Why do we say that fastai has a “layered” API? What does it mean?
Why does a Transform have a decode method? What does it do?
Why does a Transform have a setup method? What does it do?
How does a Transform work when called on a tuple?
Which methods do you need to implement when writing your own Transform?
Write a Normalize transform that fully normalizes items (subtract the mean and divide by the standard deviation of the dataset), and that can decode that behavior. Try not to peek!
Write a Transform that does the numericalization of tokenized texts (it should set its vocab automatically from the dataset seen and have a decode method). Look at the source code of fastai if you need help.
What is a Pipeline?
What is a TfmdLists?
What is a Datasets? How is it different from a TfmdLists?
Why are TfmdLists and Datasets named with an “s”?
How can you build a DataLoaders from a TfmdLists or a Datasets?
How do you pass item_tfms and batch_tfms when building a DataLoaders from a TfmdLists or a Datasets?
What do you need to do when you want to have your custom items work with methods like show_batch or show_results?
Why can we easily apply fastai data augmentation transforms to the SiamesePair we built?

Further Research

Use the mid-level API to prepare the data in DataLoaders on your own datasets. Try this with the Pet dataset and the Adult dataset from Chapter 1.
Look at the Siamese tutorial in the fastai documentation to learn how to customize the behavior of show_batch and show_results for new type of items. Implement it in your own project.
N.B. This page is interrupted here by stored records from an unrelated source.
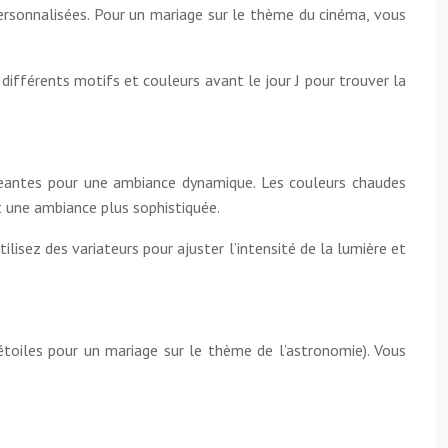
 personnalisées. Pour un mariage sur le thème du cinéma, vous
 différents motifs et couleurs avant le jour J pour trouver la
ngeantes pour une ambiance dynamique. Les couleurs chaudes
t une ambiance plus sophistiquée.
lisez des variateurs pour ajuster l’intensité de la lumière et
toiles pour un mariage sur le thème de l’astronomie). Vous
Understanding fastai’s Applications: Wrap Up

Congratulations—you’ve completed all of the chapters in this book that cover the key practical parts of training models and using deep learning! You know how to use all of fastai’s built-in applications, and how to customize them using the data block API and loss functions. You even know how to create a neural network from scratch, and train it! (And hopefully you now know some of the questions to ask to make sure your creations help improve society too.)
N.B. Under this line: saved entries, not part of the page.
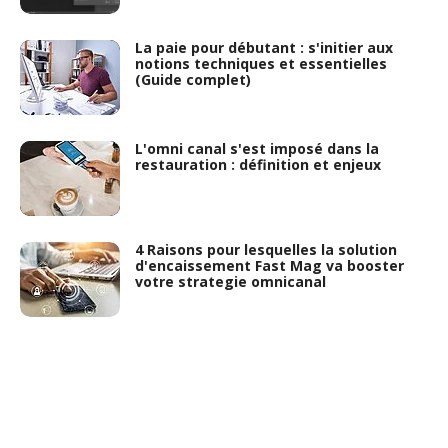
La paie pour débutant : s'initier aux
notions techniques et essentielles
(Guide complet)
L'omni canal s'est imposé dans la
restauration : définition et enjeux
4 Raisons pour lesquelles la solution
d'encaissement Fast Mag va booster
votre strategie omnicanal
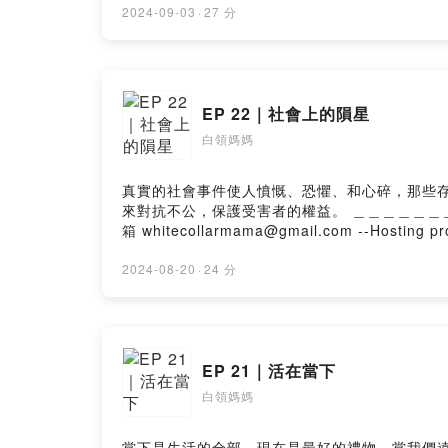
2024-09-03
·
27 分
EP 22｜社會上的隕星
白領媽媽
真實的社會事件使人憤慨、恐懼、和心碎，那些
來對抗不公，保護受害者的權益。 ＿＿＿＿＿＿＿＿ 白領媽媽IG ：whitecollarmama 如果你有想要問的問題，可以在評論區留言或是寄信到聽眾Q&A信
箱 whitecollarmama@gmail.com --Hosting p
2024-08-20
·
24 分
EP 21｜活在當下
白領媽媽
當下是生活的全部，現在是最好的禮物。當我們遠眺遠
The knowledge you already have is enough to create full working prototypes of many types of neural network applications. More importantly, it will help you understand the capabilities and limitations of deep learning models, and how to design a system that’s well adapted to them.

In the rest of this book we will be pulling apart those applications, piece by piece, to understand the foundations they are built on. This is important knowledge for a deep learning practitioner, because it is what allows you to inspect and debug models that you build and create new applications that are customized for your particular projects.